[Dataset entries]
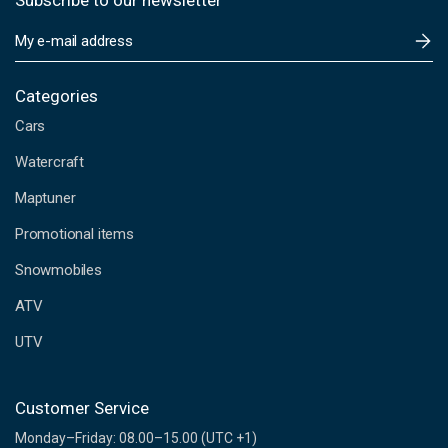
Subscribe to our newsletter
E
m
a
i
Categories
l
Cars
A
d
Watercraft
d
Maptuner
r
e
Promotional items
s
s
Snowmobiles
ATV
UTV
Customer Service
Monday–Friday: 08.00–15.00 (UTC +1)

* **Prompt**
Retype each record exactly as it appears above and drop the images.

* **Answer box**
Subscribe to our newsletter
E
m
a
i
Categories
l
Cars
A
d
Watercraft
d
Maptuner
r
e
Promotional items
s
s
Snowmobiles
ATV
UTV
Customer Service
Monday–Friday: 08.00–15.00 (UTC +1)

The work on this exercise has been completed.